Some limitations should be noted here. First, because data on the infection history and disease progression were limited, a proportion of the individuals might not have been infected recently. The overall trend of many TDR-associated mutations is toward a gradual reversion to the wild type in the years following the initial infection. Therefore, the drug-resistant strains in plasma would become minor quasispecies after a period of infection. Accordingly, the prevalence of HIV with TDR in chronically infected individuals is generally lower than that in acutely infected individuals, which would have impacted the estimated TDR rate determined in this study. Second, the population heterogeneity in the study was noteworthy. Due to the strict filter condition, the number of eligible sequences from females was relatively small, and the majority of the sequences were from MSM. Nevertheless, no significant difference in clustering rates was detected between females and males, either in heterosexual sex or IDU (data not shown). Therefore, we adjusted the infection route in the subsequent transmission analysis. Third, like all genetic clustering studies, we were unable to determine whether the genetic linkage results were due to direct or indirect transmissions.

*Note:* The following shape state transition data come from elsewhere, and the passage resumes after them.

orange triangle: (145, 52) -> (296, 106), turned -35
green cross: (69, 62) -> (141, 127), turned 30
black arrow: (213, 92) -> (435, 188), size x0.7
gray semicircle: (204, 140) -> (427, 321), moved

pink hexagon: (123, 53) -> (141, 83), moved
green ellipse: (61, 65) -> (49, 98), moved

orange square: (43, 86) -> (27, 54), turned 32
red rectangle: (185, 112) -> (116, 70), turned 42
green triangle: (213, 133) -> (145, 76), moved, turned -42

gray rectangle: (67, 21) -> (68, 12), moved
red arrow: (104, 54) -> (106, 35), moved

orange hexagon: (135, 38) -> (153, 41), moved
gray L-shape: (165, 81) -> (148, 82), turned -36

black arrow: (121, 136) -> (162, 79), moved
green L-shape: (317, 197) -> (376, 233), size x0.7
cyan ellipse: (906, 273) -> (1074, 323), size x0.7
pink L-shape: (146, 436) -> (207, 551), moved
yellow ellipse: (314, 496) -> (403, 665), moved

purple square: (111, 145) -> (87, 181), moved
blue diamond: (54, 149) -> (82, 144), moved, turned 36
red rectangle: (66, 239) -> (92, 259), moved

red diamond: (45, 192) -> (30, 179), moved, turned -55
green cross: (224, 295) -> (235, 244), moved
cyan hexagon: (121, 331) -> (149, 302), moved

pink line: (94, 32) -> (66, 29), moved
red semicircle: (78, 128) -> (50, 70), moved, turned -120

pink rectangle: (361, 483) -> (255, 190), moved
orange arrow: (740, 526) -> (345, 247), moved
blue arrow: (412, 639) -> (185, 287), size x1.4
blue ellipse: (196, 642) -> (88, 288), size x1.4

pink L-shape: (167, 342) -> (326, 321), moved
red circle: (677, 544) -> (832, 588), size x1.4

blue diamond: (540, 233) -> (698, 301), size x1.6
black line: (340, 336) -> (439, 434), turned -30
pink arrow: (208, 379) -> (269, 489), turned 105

In conclusion, the overall prevalence of HIV with TDR among pretreatment HIV-infected individuals in China has remained at a low level during the last two decades. However, the onward transmission of drug resistance mutations may compromise the efficacy of ART programs. We also found self-sustaining reservoirs of TDR mutations among transmission networks that may have important implications for the success of ART programs. We thus suggest that effective measures are still needed to strengthen monitoring and guide ART usage, such as drug-resistance testing for patients enrolling in ART programs.